CABERNETS FROM BOTH ENDS OF OZ

Forester Margaret River Cabernet Sauvignon 2011 
$38; 14% alcohol; screw cap; 90+ points 

Forester has long impressed me for its ability to make good honest straightforward reds at a fair price. This is super-expensive, given their pricing history. Today they've knocked $5 off on their own website; I think it could go down a bit further, and not just because James Halliday's given it only 96 points. I've chosen to appraise it to mull over the direction Australia Cabernet's taking, rather than on the very skinny possibility of this wine being a perfect example of the grape. It's more a perfect example of the genre, the zeitgeist of Ocker Cab, than a perfect example of Cabernet sauvignon. In fact, it's a blatant example of well-wooded, modestly-bodied commercial Cab.

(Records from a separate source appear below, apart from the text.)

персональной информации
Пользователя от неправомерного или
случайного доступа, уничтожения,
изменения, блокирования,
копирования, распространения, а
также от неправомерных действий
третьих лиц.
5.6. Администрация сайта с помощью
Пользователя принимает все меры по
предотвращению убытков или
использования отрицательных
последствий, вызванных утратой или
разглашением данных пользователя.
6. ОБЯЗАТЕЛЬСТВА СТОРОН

I tried it last night with nothing more than some Keith Jarrett piano and Blue Castello (forgive me, great Australian cheesemakers) on a Vita Wheat, and while I felt forgiving of its form, I couldn't stomach the wine's price. I tried it this morning (while the Prime Minister told me some phantom dervish is gonna blow us all up so he's gonna tap my phone), with olive bread and some standard Bega mousetrap cheddar, toasted with an anchovy on the top, and nothing had changed. I try it now with the ICAC and Mike Carlton resigning and everything, with Dr Blanco's fiery minestrone diavolo - Bhut jolokia fire for the pyromaniacs - and it seems to have grown some comforting flesh on its narrow hips, but this is of course delusional. The Ghost Chilli will do that to you. Like, I'd give it 92 with the chillies doing the business, even though you'd expect the capsaicin and methoxypyrazine of the pepper to sail too close to the grassy, leafy nature of the Cabernet to really ring the bells. So what's my point? I think I've lost touch with Margaret River Cabernet, which was that region's pride and joy. I found myself struggling with Moss Wood and Vasse Felix earlier this year, and they're $110 and $85. I'm not being parochial, but gimme Wendouree ($100) any day for depth, fragrance, intensity, poetry, potential, heart and soul, not to mention sheer immediate beauty, even in the awkwardness of its pimpled gangly yoof. And Clare's hardly a cool climate region, like Maggie R. Strange. 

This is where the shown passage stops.